Living in an Ivory Basement Stochastic thoughts on science, testing, and programming.

Using GitHub for janky project reporting - some code

For the NIH Data Commons, we needed a way for 10 distinct teams to do reporting at the level of about 50-100 milestones per team, on a monthly basis.

Each team was already using different project management software internally, and we didn't want to require them to switch to something new. We also didn't need a lot of innate functionality in the project reporting system - basically, for each milestone we needed two statuses, "started" and "finished".

So we decided to go with something lightweight and simple that would support programmatic update and automated reporting: GitHub!

We chose to use GitHub for project reporting for several reasons. We were already using GitHub for content stuff, and everyone had accounts. We were also using GitHub for authentication control on static Web sites via a Heroku app.

So what we did was use the PyGithub package to write a script to take the project milestones (which were all in a spreadsheet) and load them into GitHub issues. There was a label for "this task has been started", and when complete, the issue was just closed.

Each issue had some metadata associated with it (this was basically regexp-friendly fields like "id: XYZ") that linked it back to information in the spreadsheet.
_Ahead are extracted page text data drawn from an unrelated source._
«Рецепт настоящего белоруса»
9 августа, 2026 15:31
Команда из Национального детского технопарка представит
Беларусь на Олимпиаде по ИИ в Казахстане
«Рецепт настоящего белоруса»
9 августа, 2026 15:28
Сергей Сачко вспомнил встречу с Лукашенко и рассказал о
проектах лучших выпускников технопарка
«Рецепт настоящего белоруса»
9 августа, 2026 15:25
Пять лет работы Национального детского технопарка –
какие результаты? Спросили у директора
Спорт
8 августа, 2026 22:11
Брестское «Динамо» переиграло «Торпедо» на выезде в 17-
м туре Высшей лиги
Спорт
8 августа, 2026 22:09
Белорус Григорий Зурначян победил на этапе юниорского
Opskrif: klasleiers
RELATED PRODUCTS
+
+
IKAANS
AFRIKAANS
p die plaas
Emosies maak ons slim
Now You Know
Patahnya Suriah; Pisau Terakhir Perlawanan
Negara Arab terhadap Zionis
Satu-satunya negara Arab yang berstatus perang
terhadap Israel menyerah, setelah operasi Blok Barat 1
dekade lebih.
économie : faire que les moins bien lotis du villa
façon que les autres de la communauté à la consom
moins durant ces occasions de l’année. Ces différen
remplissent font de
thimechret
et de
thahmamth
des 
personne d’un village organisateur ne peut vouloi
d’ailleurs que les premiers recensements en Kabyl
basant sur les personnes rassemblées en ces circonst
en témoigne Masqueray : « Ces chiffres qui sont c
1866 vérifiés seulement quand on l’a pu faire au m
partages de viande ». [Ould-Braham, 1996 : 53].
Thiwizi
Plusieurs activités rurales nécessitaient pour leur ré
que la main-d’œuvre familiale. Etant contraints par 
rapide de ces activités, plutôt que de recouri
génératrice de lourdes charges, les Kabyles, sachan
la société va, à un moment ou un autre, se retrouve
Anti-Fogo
Other metadata such as the team that "owned" the milestone was layered on with GitHub labels.

We then wrote another script that extracted the issue statuses and output a reporting spreadsheet that we could send to the NIH on a monthly basis.
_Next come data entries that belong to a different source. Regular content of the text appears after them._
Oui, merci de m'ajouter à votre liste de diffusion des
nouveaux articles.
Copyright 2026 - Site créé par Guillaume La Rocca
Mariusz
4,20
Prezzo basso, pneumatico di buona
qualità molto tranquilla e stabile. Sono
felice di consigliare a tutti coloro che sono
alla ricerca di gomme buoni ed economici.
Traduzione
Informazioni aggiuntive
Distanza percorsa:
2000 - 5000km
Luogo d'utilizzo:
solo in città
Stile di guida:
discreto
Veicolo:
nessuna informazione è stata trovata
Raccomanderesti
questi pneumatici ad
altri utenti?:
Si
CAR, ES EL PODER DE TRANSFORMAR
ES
(Luiz Irber wrote the first version of the scripts as a proof of concept, and then I took over expansion and maintenance as our needs evolved.)
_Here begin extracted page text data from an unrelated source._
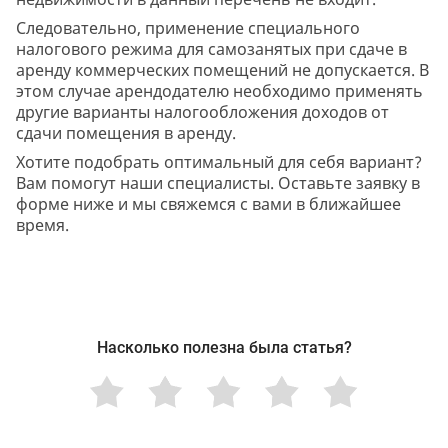
Следовательно, применение специального
налогового режима для самозанятых при сдаче в
аренду коммерческих помещений не допускается. В
этом случае арендодателю необходимо применять
другие варианты налогообложения доходов от
сдачи помещения в аренду.
Хотите подобрать оптимальный для себя вариант?
Вам помогут наши специалисты. Оставьте заявку в
форме ниже и мы свяжемся с вами в ближайшее
время.
Насколько полезна была статья?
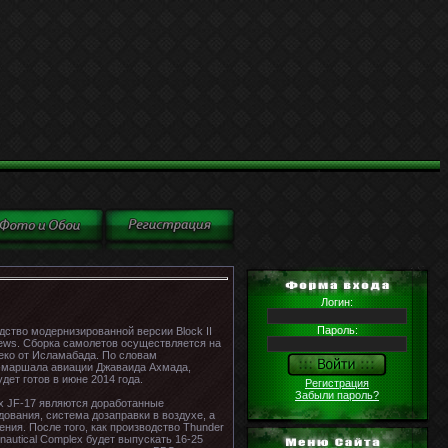
Логин:
Пароль:
дство модернизированной версии Block II
News. Сборка самолетов осуществляется на
леко от Исламабада. По словам
е-маршала авиации Джаваида Ахмада,
дет готов в июне 2014 года.
Регистрация
Забыли пароль?
ых JF-17 являются доработанные
ования, система дозаправки в воздухе, а
ния. После того, как производство Thunder
autical Complex будет выпускать 16-25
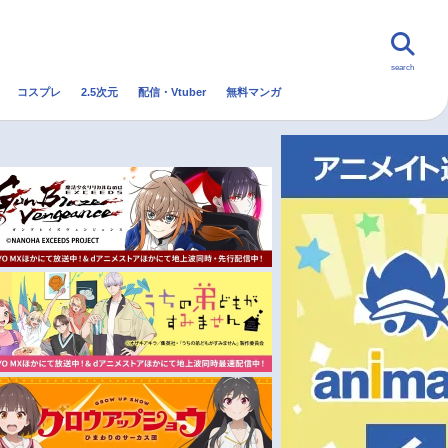
search
コスプレ
2.5次元
配信・Vtuber
無料マンガ
んなの声
グッズ
映画
・Vtuber
トレンド
無料マンガ
秋アニメ
冬アニメ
Using GitHub in this way had a number of advantages, some of which were unexpected.

The main advantage was that the user interface for viewing and updating statuses was super easy. Finding issues could be done github search (and eventually via our project search engine, centillion). Permalinks could be bookmarked, too.
Linking between GitHub issues worked nicely: when you put a link from an issue in some other repo to a milestone, a back-link was automatically provided on GitHub.
The statuses of milestones were accessible to everyone, i.e. visible across the project.
People from any team could watch a milestone they were interested in.
Comments and questions could be posted on milestones, and (potentially) could be provided in the monthly rollup.
The GitHub Web and project interface went through churn during our project, but the issue API was not affected, so our scripts kept on working.
Unlike built-in GitHub projects functionality, this works easily across multiple repositories AND multiple organizations.

What if we had not used GitHub?

Within the project, there was some pushback. Most of the pushback amounted to "but we are already using System X, can't we just use that?" But there was no consensus on what to use! Since it was all scriptable, we were expecting to write some status importers (but didn't need to within the first phase of the project). It would have been easy to auto-update issue labels using GitHub project management bridges (and I think at least one group did that without involving us).

GitHub enabled everyone to see each other's milestone statuses without having to give permissions beyond existing GitHub project memberships. I don't know how we would have done that another way.

Because we used a lightweight informal format with some simple scripts, we could update reporting formats and details quickly. If we'd used a heavierweight and/or closed source system, we might have had to put more time into configuration and/or bug workarounds.

GitHub is pretty scriptable, which came in really handy for wonky status update situations, or custom reports. I'm not sure how scriptable and well documented other issue tracking software is.

So where's the code?

I've extracted the core code to github.com/ctb/2019-dcppc-bot, and made a small running example!

There are two scripts, update-milestones.py and milestones-gh-to-csv.py. The first script parsed the big CSV file full of milestones, and updated the GitHub issues from it. The second script exports the GitHub issues and statuses for monthly reporting.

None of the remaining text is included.